Average number of requests Scrapy should be sending in parallel to remote
websites.

By default, AutoThrottle adjusts the delay to send a single
concurrent request to each of the remote websites. Set this option to
a higher value (e.g. ``2.0``) to increase the throughput and the load on remote
servers.
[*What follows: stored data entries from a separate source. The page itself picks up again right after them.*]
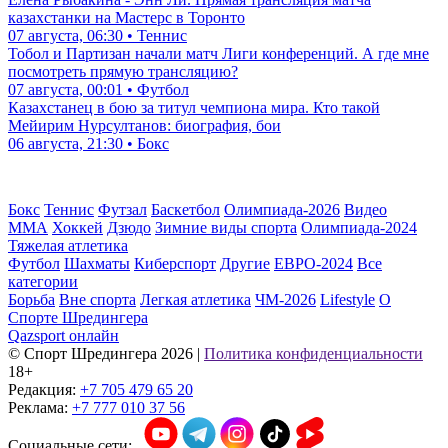
казахстанки на Мастерс в Торонто
07 августа, 06:30 • Теннис
Тобол и Партизан начали матч Лиги конференций. А где мне
посмотреть прямую трансляцию?
07 августа, 00:01 • Футбол
Казахстанец в бою за титул чемпиона мира. Кто такой
Мейирим Нурсултанов: биография, бои
06 августа, 21:30 • Бокс
Бокс
Теннис
Футзал
Баскетбол
Олимпиада-2026
Видео
ММА
Хоккей
Дзюдо
Зимние виды спорта
Олимпиада-2024
Тяжелая атлетика
Футбол
Шахматы
Киберспорт
Другие
ЕВРО-2024
Все
категории
Борьба
Вне спорта
Легкая атлетика
ЧМ-2026
Lifestyle
О
Спорте Шредингера
Qazsport онлайн
© Cпорт Шредингера 2026
|
Политика конфиденциальности
18+
Редакция:
+7 705 479 65 20
Реклама:
+7 777 010 37 56
Социальные сети:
A lower ``AUTOTHROTTLE_TARGET_CONCURRENCY`` value
(e.g. ``0.5``) makes the crawler more conservative and polite.

Note that :setting:`CONCURRENT_REQUESTS_PER_DOMAIN`
and :setting:`CONCURRENT_REQUESTS_PER_IP` options are still respected
when AutoThrottle extension is enabled. This means that if
``AUTOTHROTTLE_TARGET_CONCURRENCY`` is set to a value higher than
:setting:`CONCURRENT_REQUESTS_PER_DOMAIN` or
:setting:`CONCURRENT_REQUESTS_PER_IP`, the crawler won't reach this number
of concurrent requests.

At every given time point Scrapy can be sending more or less concurrent
requests than ``AUTOTHROTTLE_TARGET_CONCURRENCY``; it is a suggested
value the crawler tries to approach, not a hard limit.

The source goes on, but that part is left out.